I was just outside debadging my pickup truck because it's going for graphics on Thursday and I got 90% of the foam tape adhesive off, but the last 10% just will not budge, even with heat.

I tried WD40, GooGone, Gasoline and nothing made a dent in it.

It's driving me crazy. I don't have time for this crap!:furious:


----------



## Dan_Watson (Mar 1, 2008)

When I took my badges off to paint, I used a little lacquer thinner. I have heard it will damage the paint, but I had no problem. I just made sure it didn't get anywhere that would not be covered up again. It seemed to have no effect on the clear coat where it was used.


----------



## dkillianjr (Aug 28, 2006)

I'm not sure if it too late or not greg. On my old truck I used 3M automotive adhesive remover ( the name was close to that) It still took a couple of applications, but it took everything off. What did you end up going with graphics wise?


Dave


----------



## JohnLINY (Oct 13, 2007)

dkillianjr said:


> I'm not sure if it too late or not greg. On my old truck I used 3M automotive adhesive remover ( the name was close to that) It still took a couple of applications, but it took everything off.
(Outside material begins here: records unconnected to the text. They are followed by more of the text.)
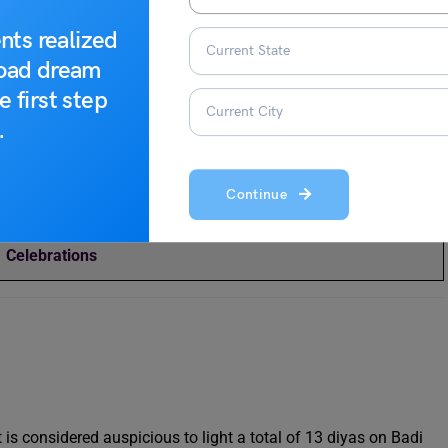
nts realized
road dream
Top 10 Diwali Outfits for Women for This Year
e first step
.
Top 10+ Diwali Gift Ideas for Employees to Give This Year
(2023)
Continue
Dev Diwali in Varanasi 2023: Date, Significance,
Celebrations
is considered auspicious to light a total of 13 diyas on Badi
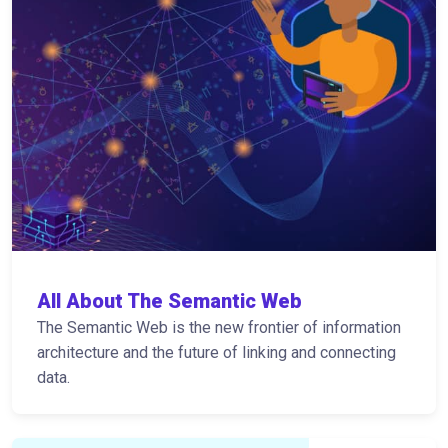
All About The Semantic Web
The Semantic Web is the new frontier of information
architecture and the future of linking and connecting
data.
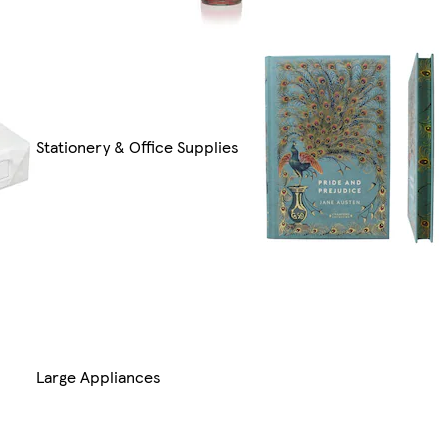
Stationery & Office Supplies
Large Appliances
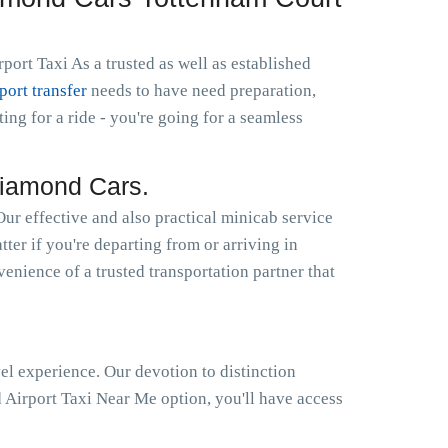
ort Taxi As a trusted as well as established
rport transfer
needs to have need preparation,
g for a ride - you're going for a seamless
Diamond Cars.
r effective and also practical minicab service
ter if you're departing from or arriving in
enience of a trusted transportation partner that
el experience. Our devotion to distinction
Airport Taxi Near Me option, you'll have access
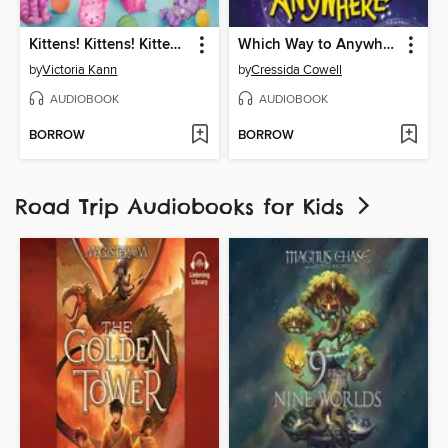
Kittens! Kittens! Kittens!
Which Way to Anywhere
by
Victoria Kann
by
Cressida Cowell
AUDIOBOOK
AUDIOBOOK
BORROW
BORROW
Road Trip Audiobooks for Kids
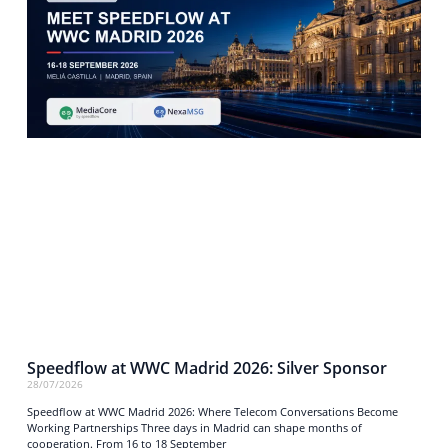
Speedflow at WWC Madrid 2026: Silver Sponsor
28/07/2026
Speedflow at WWC Madrid 2026: Where Telecom Conversations Become
Working Partnerships Three days in Madrid can shape months of
cooperation. From 16 to 18 September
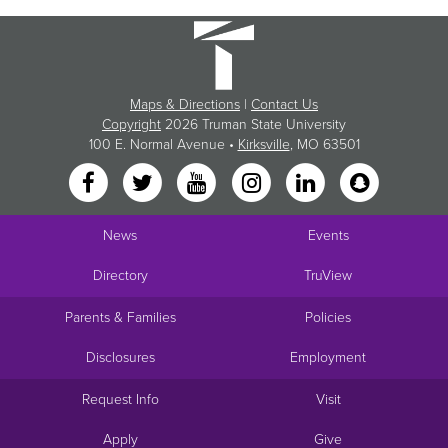
Maps & Directions
|
Contact Us
Copyright
2026 Truman State University
100 E. Normal Avenue •
Kirksville
, MO 63501
News
Events
Directory
TruView
Parents & Families
Policies
Disclosures
Employment
Request Info
Visit
Apply
Give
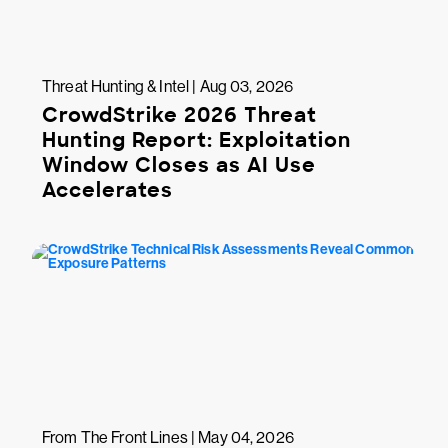
Threat Hunting & Intel | Aug 03, 2026
CrowdStrike 2026 Threat
Hunting Report: Exploitation
Window Closes as AI Use
Accelerates
From The Front Lines | May 04, 2026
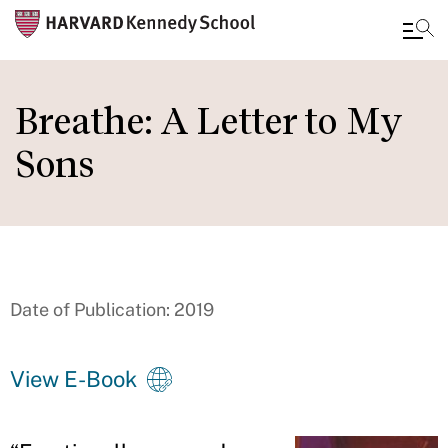
Skip
to
Breathe: A Letter to My
main
Sons
content
Date of Publication: 2019
View E-Book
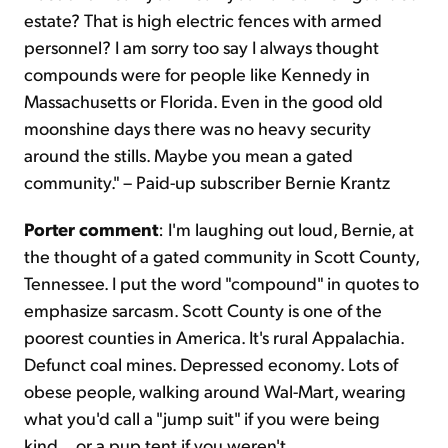
estate? That is high electric fences with armed
personnel? I am sorry too say I always thought
compounds were for people like Kennedy in
Massachusetts or Florida. Even in the good old
moonshine days there was no heavy security
around the stills. Maybe you mean a gated
community." – Paid-up subscriber Bernie Krantz
Porter comment
: I'm laughing out loud, Bernie, at
the thought of a gated community in Scott County,
Tennessee. I put the word "compound" in quotes to
emphasize sarcasm. Scott County is one of the
poorest counties in America. It's rural Appalachia.
Defunct coal mines. Depressed economy. Lots of
obese people, walking around Wal-Mart, wearing
what you'd call a "jump suit" if you were being
kind... or a pup tent if you weren't.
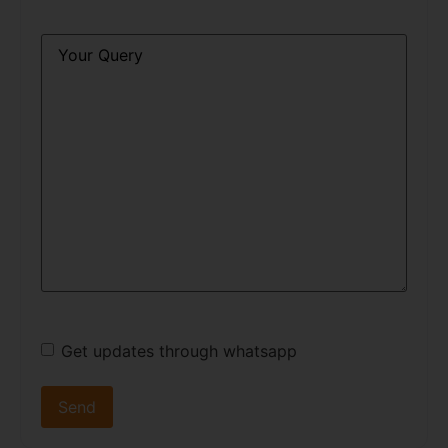
Query
*
Get updates through whatsapp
What did you end up going with graphics wise?
> 
> 
> Dave


+1 will not hurt the clear coat on your car. You should be able to find it at any auto parts store that also sells paint.


----------



## woodchuck2 (Feb 27, 2008)

Got to a local body shop supply store and tell them what your doing, 3M makes a rubber wheel that goes into a drill that is made for removing the 2 sided tape and other adhesives used for moldings and such. The wheel is basically like a pencil eraser and will not harm the paint like some chemicals do.


----------



## tgeb (Feb 9, 2006)

http://solutions.3m.com/wps/portal/...CEK3_nid=GSD32KVSRGgsRH62RP119XglLX0LCP459Hbl

http://www.google.com/search?rlz=1C...ite™+Molding+Adhesive+and+Stripe+Removal+Disc


----------



## woodchuck2 (Feb 27, 2008)

Yup, thats the one :thumbsup:. I used to have one and it worked great.


----------



## Greg Di (Mar 12, 2005)

My sign guy had some mystery juice he used to take off the rubber and goo pretty quick. I got 85% of it off with elbow grease before I got to him. 

I will post a pic when I get to my computer.


----------



## greg24k (May 19, 2007)

When I did my truck the lettering was there for about 5 years. I used Greased Lightning it took everything right off.:thumbsup:


----------



## JKBARR127 (Jan 13, 2010)

a little oven cleaner should do it. Iv used it to remove pinstripes and it works very well.


----------



## czimcharopaints (Feb 4, 2009)

denatured alochol


----------



## jdmartin (Dec 30, 2009)

Straight ammonia. I buy it at wal-mart in the cleaner section, then put it in an empty spray bottle. I'm not sure if it will affect the paint or not. I've only used it on windows. Give a sticker on a window a heavy dousing, let it soak up for a minute, then wipe it right off. Learned that from some buddies that used to do tint. That's what they used to get the old stuff off.


----------